• [Exercise instructions]: Your answer should be the line that contains "Seafood dengan View Indah" and each line after it, restated word for word through the final line of the entries.

──────── Provided information

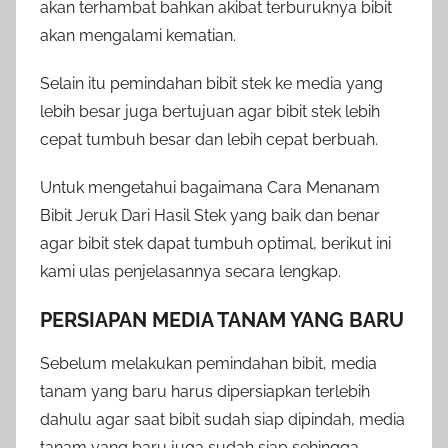
akan terhambat bahkan akibat terburuknya bibit
akan mengalami kematian.
Selain itu pemindahan bibit stek ke media yang
lebih besar juga bertujuan agar bibit stek lebih
cepat tumbuh besar dan lebih cepat berbuah.
Untuk mengetahui bagaimana Cara Menanam
Bibit Jeruk Dari Hasil Stek yang baik dan benar
agar bibit stek dapat tumbuh optimal, berikut ini
kami ulas penjelasannya secara lengkap.
PERSIAPAN MEDIA TANAM YANG BARU
Sebelum melakukan pemindahan bibit, media
tanam yang baru harus dipersiapkan terlebih
dahulu agar saat bibit sudah siap dipindah, media
tanam yang baru juga sudah siap sehingga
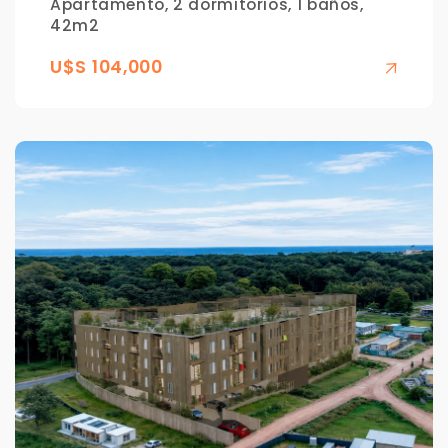
Apartamento, 2 dormitorios, 1 baños,
42m2
U$S 104,000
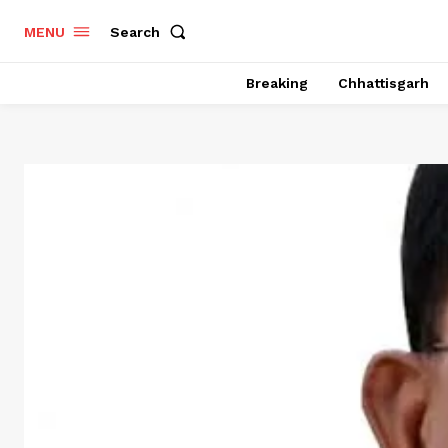
Search
MENU
Breaking
Chhattisgarh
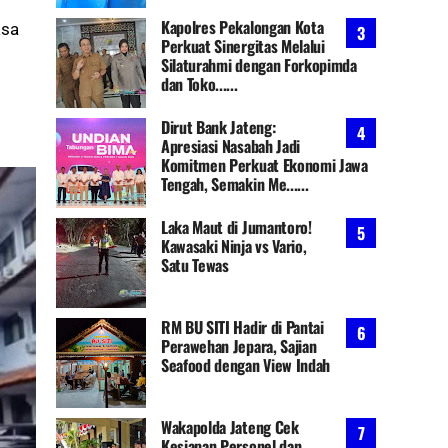
Kapolres Pekalongan Kota
asa
Perkuat Sinergitas Melalui
Silaturahmi dengan Forkopimda
dan Toko......
g
Dirut Bank Jateng:
Apresiasi Nasabah Jadi
Komitmen Perkuat Ekonomi Jawa
Tengah, Semakin Me......
Laka Maut di Jumantoro!
Kawasaki Ninja vs Vario,
Satu Tewas
RM BU SITI Hadir di Pantai
Perawehan Jepara, Sajian
Seafood dengan View Indah
Wakapolda Jateng Cek
Kesiapan Personel dan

────────────────

• [Result of the task]:
Seafood dengan View Indah
Wakapolda Jateng Cek
Kesiapan Personel dan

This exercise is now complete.